[What is being asked] Pictures excluded, reproduce exactly the lines below from the one with "d'affichage: Mat, Temps de" through the one with "garanties et promesses", both included.

[Extracted information]
----

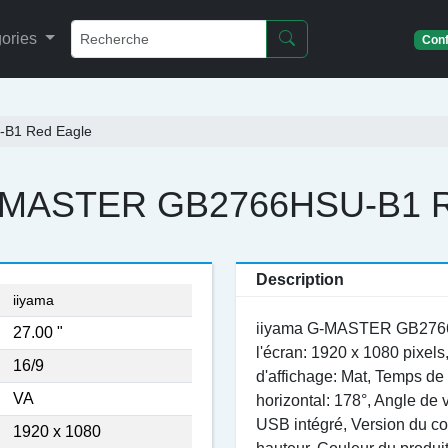
ories
Conf
-B1 Red Eagle
G-MASTER GB2766HSU-B1 R
Description
iiyama
iiyama G-MASTER GB2766HSU
27.00 "
l'écran: 1920 x 1080 pixel
16/9
d'affichage: Mat, Temps de
VA
horizontal: 178°, Angle de 
USB intégré, Version du c
1920 x 1080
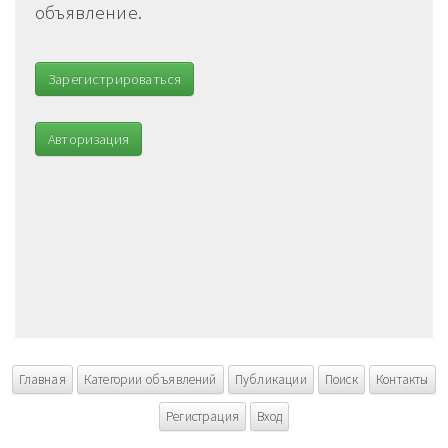
объявление.
Зарегистрироваться
Авторизация
Главная
Категории объявлений
Публикации
Поиск
Контакты
Регистрация
Вход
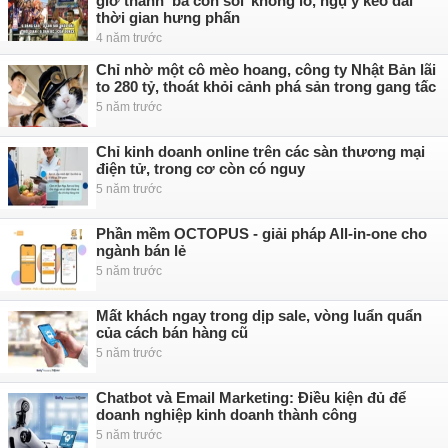
giờ thành ‘ba con sói’ khổng lồ, ngụ ý kéo dài
thời gian hưng phấn
4 năm trước
Chỉ nhờ một cô mèo hoang, công ty Nhật Bản lãi
to 280 tỷ, thoát khỏi cảnh phá sản trong gang tấc
5 năm trước
Chỉ kinh doanh online trên các sàn thương mại
điện tử, trong cơ còn có nguy
5 năm trước
Phần mềm OCTOPUS - giải pháp All-in-one cho
ngành bán lẻ
5 năm trước
Mất khách ngay trong dịp sale, vòng luẩn quẩn
của cách bán hàng cũ
5 năm trước
Chatbot và Email Marketing: Điều kiện đủ để
doanh nghiệp kinh doanh thành công
5 năm trước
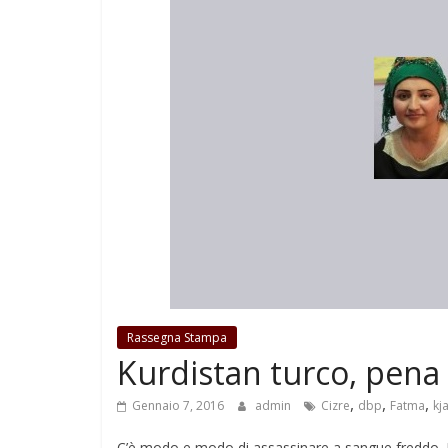
Rassegna Stampa
Kurdistan turco, pena 
,
,
,
Gennaio 7, 2016
admin
Cizre
dbp
Fatma
kj
C’è modo e modo di assassinare a sangue freddo. I 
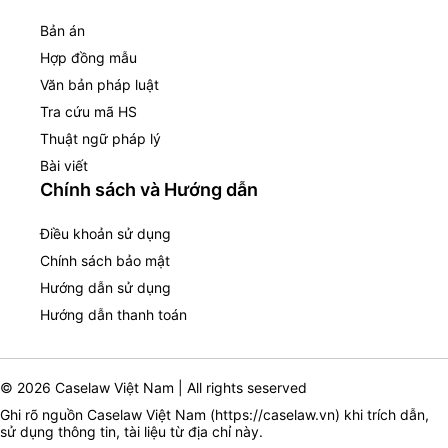
Bản án
Hợp đồng mẫu
Văn bản pháp luật
Tra cứu mã HS
Thuật ngữ pháp lý
Bài viết
Chính sách và Hướng dẫn
Điều khoản sử dụng
Chính sách bảo mật
Hướng dẫn sử dụng
Hướng dẫn thanh toán
© 2026 Caselaw Việt Nam | All rights seserved
Ghi rõ nguồn Caselaw Việt Nam (
https://caselaw.vn
) khi trích dẫn,
sử dụng thông tin, tài liệu từ địa chỉ này.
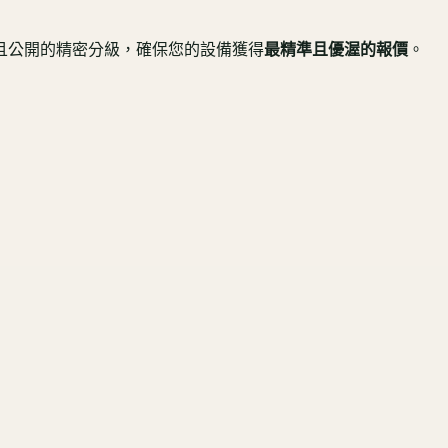
且公開的精密分級，確保您的設備獲得
最精準且優渥的報價
。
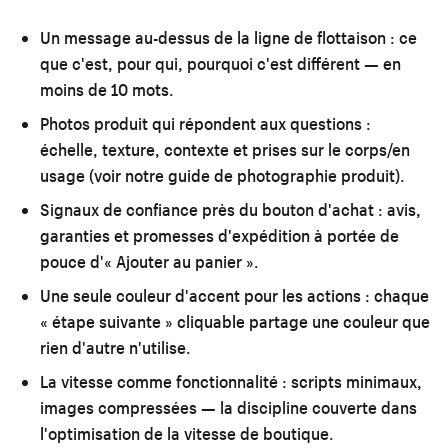
Un message au-dessus de la ligne de flottaison :
ce
que c'est, pour qui, pourquoi c'est différent — en
moins de 10 mots.
Photos produit qui répondent aux questions :
échelle, texture, contexte et prises sur le corps/en
usage (voir notre
guide de photographie produit
).
Signaux de confiance près du bouton d'achat :
avis,
garanties et promesses d'expédition à portée de
pouce d'« Ajouter au panier ».
Une seule couleur d'accent pour les actions :
chaque
« étape suivante » cliquable partage une couleur que
rien d'autre n'utilise.
La vitesse comme fonctionnalité :
scripts minimaux,
images compressées — la discipline couverte dans
l'optimisation de la vitesse de boutique
.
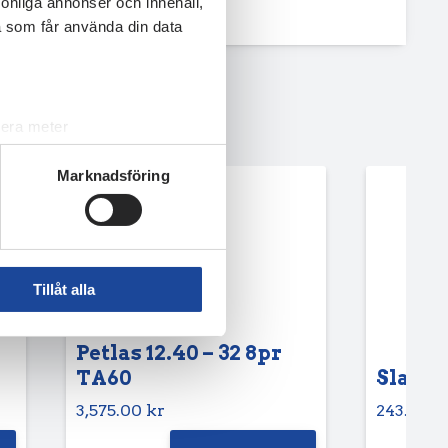
rsonliga annonser och innehåll,
a som får använda din data
lera meter
ryck)
Marknadsföring
ljsektionen
. Du kan ändra
andahålla funktioner för
n information från din enhet
Tillåt alla
 tur kombinera informationen
deras tjänster.
Petlas 12.40 – 32 8pr
TA60
Slang 6
3,575.00
kr
243.75
k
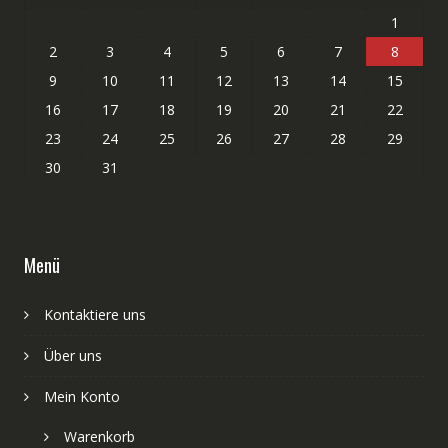
1
2
3
4
5
6
7
8
9
10
11
12
13
14
15
16
17
18
19
20
21
22
23
24
25
26
27
28
29
30
31
Menü
Kontaktiere uns
Über uns
Mein Konto
Warenkorb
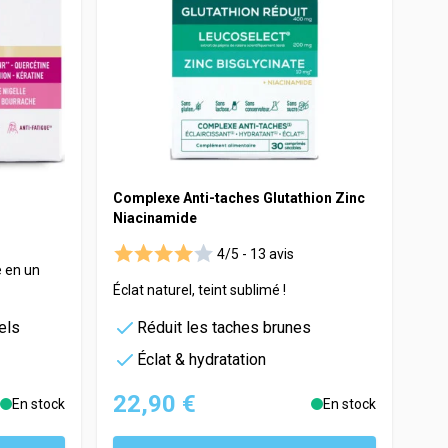
Complexe Anti-taches Glutathion Zinc
Niacinamide
4/5 -
13 avis
e en un
Éclat naturel, teint sublimé !
els
Réduit les taches brunes
Éclat & hydratation
22,90 €
En stock
En stock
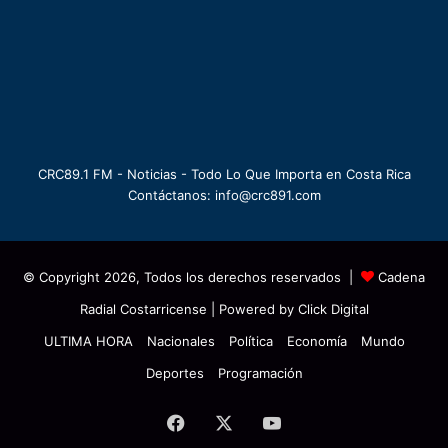
CRC89.1 FM - Noticias - Todo Lo Que Importa en Costa Rica
Contáctanos: info@crc891.com
© Copyright 2026, Todos los derechos reservados |
Cadena
Radial Costarricense
| Powered by
Click Digital
ULTIMA HORA
Nacionales
Política
Economía
Mundo
Deportes
Programación
Facebook
X
YouTube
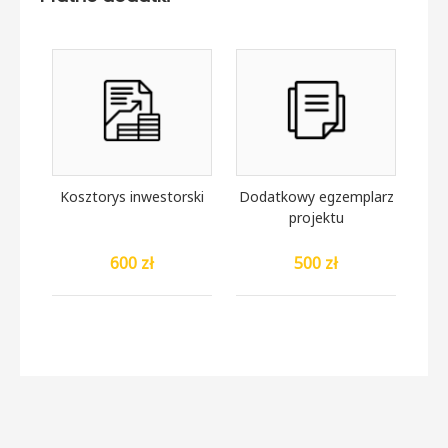
Kosztorys inwestorski
Dodatkowy egzemplarz
projektu
600 zł
500 zł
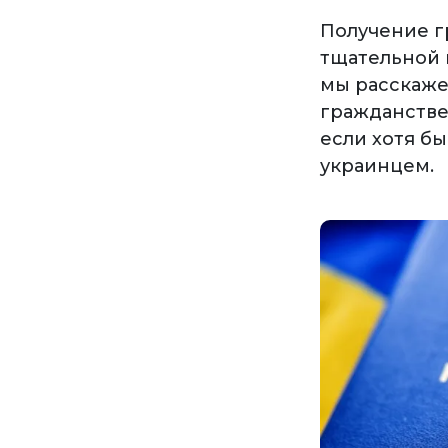
Получение г
тщательной 
мы расскажем
гражданстве,
если хотя б
украинцем.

----

[Result of the task]
d'affichage: Mat, Temps de
VA
horizontal: 178°, Angle de 
USB intégré, Version du c
1920 x 1080
объявление.
Зарегистрироваться
Авторизация
Главная
Категории объявлений
Публикации
Поиск
Контакты
Регистрация
Вход
giờ thành ‘ba con sói’ khổng lồ, ngụ ý kéo dài
thời gian hưng phấn
4 năm trước
Chỉ nhờ một cô mèo hoang, công ty Nhật Bản lãi
to 280 tỷ, thoát khỏi cảnh phá sản trong gang tấc
5 năm trước
Chỉ kinh doanh online trên các sàn thương mại
điện tử, trong cơ còn có nguy
5 năm trước
Phần mềm OCTOPUS - giải pháp All-in-one cho
ngành bán lẻ
5 năm trước
Mất khách ngay trong dịp sale, vòng luẩn quẩn
của cách bán hàng cũ
5 năm trước
Chatbot và Email Marketing: Điều kiện đủ để
doanh nghiệp kinh doanh thành công
5 năm trước
Rassegna Stampa
Kurdistan turco, pena 
,
,
,
Gennaio 7, 2016
admin
Cizre
dbp
Fatma
kj
C’è modo e modo di assassinare a sangue freddo. I 
Bản án
Hợp đồng mẫu
Văn bản pháp luật
Tra cứu mã HS
Thuật ngữ pháp lý
Bài viết
Chính sách và Hướng dẫn
Điều khoản sử dụng
Chính sách bảo mật
Hướng dẫn sử dụng
Hướng dẫn thanh toán
© 2026 Caselaw Việt Nam | All rights seserved
Ghi rõ nguồn Caselaw Việt Nam (
https://caselaw.vn
) khi trích dẫn,
sử dụng thông tin, tài liệu từ địa chỉ này.
且公開的精密分級，確保您的設備獲得
最精準且優渥的報價
。
Un message au-dessus de la ligne de flottaison :
ce
que c'est, pour qui, pourquoi c'est différent — en
moins de 10 mots.
Photos produit qui répondent aux questions :
échelle, texture, contexte et prises sur le corps/en
usage (voir notre
guide de photographie produit
).
Signaux de confiance près du bouton d'achat :
avis,
garanties et promesses d'expédition à portée de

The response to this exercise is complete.